Существует только один, который по-настоящему вскружил мне голову. Он поселился под нашей крышей и не показывается. А может, он избегает меня — мы ведь всего один раз взглянули в глаза друг другу? Мне показалось тогда, что я вот-вот упаду замертво… Если бы он спросил меня, готова ли я вскарабкаться с ним на Эверест, опуститься на дно морское, в дремучий лес за ним пойти, я ответила бы — да. Тысячу раз — да! Но он не спрашивает меня. Боюсь, он вовсе не обратил на меня внимания.
Или я ошибаюсь? А может, он ждет от меня какого-нибудь знака?
Через несколько дней будет уже поздно…
А может, он слишком скромный и не привык проявлять инициативу? Или слишком робкий…

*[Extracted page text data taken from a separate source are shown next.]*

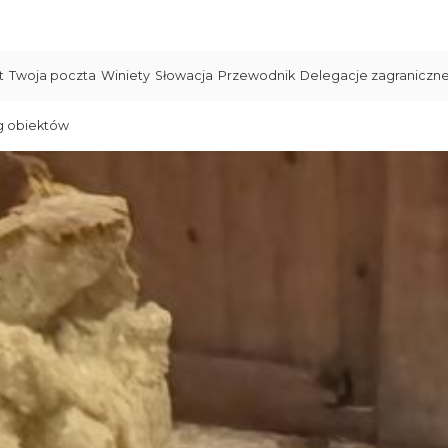
t
Twoja poczta
Winiety
Słowacja
Przewodnik
Delegacje zagraniczn
g obiektów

Но он прекрасней летней ночи!
Он назвался облаком в штанах, а облака безмолвны.
Ну зачем же он молчит?
В субботу сюда явится гусар со своим ультиматумом. Этот мучитель с кнутом и пряником. Он будет объясняться мне в любви, делать предложение, и — прощай мечты! В истории барышни-одиночки будет поставлена последняя точка. Конец сладким девичьим мечтам и капризам, причудам, страданиям и прихотям! Я лишаюсь всякого выбора, кроме, разве что, последнего: превратиться в госпожу фон Шишковиц, либо остаться старой девой. Если я соглашаюсь — а что мне еще остается? — я становлюсь его женой, супругой или, вернее сказать, девочкой в услужении, и весь остаток отпущенных мне дней провожу в каком-нибудь захолустном Брюнне или Теплице.
К черту! Стоит только подумать об этом, и сразу тянет на рвоту.
Почему не приходит тот, другой? Почему, как назло, именно этот самонадеянный чурбан? В чем моя вина, что так складывается моя судьба? Кто может это знать? У меня было множество ухажеров, но всем им я выказала мое безразличие. Ни один не был для меня достаточно хорош. Ни один не соответствовал кумирам, на которых я молилась. Потому ни один из них и не посмел приблизиться ко мне. Из страха получить отказ и быть оконфуженными, они обходили меня десятой улицей. И что в итоге? Я погибаю в одиночестве от тоски по мужчине.